Brief: Repeat exactly the lines from the line containing "Return results in" through the last line of the records below, inclusive, and nothing else.

** Opening Source material block **

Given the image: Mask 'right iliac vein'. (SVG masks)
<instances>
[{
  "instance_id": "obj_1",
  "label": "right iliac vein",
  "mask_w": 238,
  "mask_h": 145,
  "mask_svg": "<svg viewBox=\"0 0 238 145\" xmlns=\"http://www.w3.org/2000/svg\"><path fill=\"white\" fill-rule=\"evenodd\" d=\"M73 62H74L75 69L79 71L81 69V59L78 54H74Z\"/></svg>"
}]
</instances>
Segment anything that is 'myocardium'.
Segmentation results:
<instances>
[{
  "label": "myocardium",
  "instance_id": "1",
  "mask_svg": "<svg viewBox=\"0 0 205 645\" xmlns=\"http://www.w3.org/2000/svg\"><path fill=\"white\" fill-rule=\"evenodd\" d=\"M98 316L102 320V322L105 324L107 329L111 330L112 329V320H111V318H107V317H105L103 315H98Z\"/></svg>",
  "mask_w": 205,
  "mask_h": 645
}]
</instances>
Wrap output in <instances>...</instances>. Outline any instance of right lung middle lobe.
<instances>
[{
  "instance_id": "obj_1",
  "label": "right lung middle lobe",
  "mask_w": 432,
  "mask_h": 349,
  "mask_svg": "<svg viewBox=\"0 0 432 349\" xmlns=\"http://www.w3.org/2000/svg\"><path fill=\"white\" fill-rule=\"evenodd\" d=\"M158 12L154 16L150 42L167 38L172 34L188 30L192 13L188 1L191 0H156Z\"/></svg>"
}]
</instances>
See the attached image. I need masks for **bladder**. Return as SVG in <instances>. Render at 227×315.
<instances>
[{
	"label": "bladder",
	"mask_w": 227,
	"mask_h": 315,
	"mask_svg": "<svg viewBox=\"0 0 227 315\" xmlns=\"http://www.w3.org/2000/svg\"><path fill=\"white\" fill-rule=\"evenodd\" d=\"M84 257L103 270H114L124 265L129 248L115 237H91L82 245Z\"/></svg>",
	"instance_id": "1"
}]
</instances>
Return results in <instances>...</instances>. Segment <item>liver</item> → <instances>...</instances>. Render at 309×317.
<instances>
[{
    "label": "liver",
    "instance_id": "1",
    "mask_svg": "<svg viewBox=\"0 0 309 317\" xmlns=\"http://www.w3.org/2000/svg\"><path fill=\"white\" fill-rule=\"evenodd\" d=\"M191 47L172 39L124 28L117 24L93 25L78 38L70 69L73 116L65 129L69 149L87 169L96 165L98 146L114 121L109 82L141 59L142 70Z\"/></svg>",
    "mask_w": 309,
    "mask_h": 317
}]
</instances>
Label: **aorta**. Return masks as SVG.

** Closing Source material block **

Answer to the exercise:
Return results in <instances>...</instances>. Segment <item>liver</item> → <instances>...</instances>. Render at 309×317.
<instances>
[{
    "label": "liver",
    "instance_id": "1",
    "mask_svg": "<svg viewBox=\"0 0 309 317\" xmlns=\"http://www.w3.org/2000/svg\"><path fill=\"white\" fill-rule=\"evenodd\" d=\"M191 47L172 39L124 28L117 24L93 25L78 38L70 69L73 116L65 129L69 149L87 169L96 165L98 146L114 121L109 82L141 59L142 70Z\"/></svg>",
    "mask_w": 309,
    "mask_h": 317
}]
</instances>
Label: **aorta**. Return masks as SVG.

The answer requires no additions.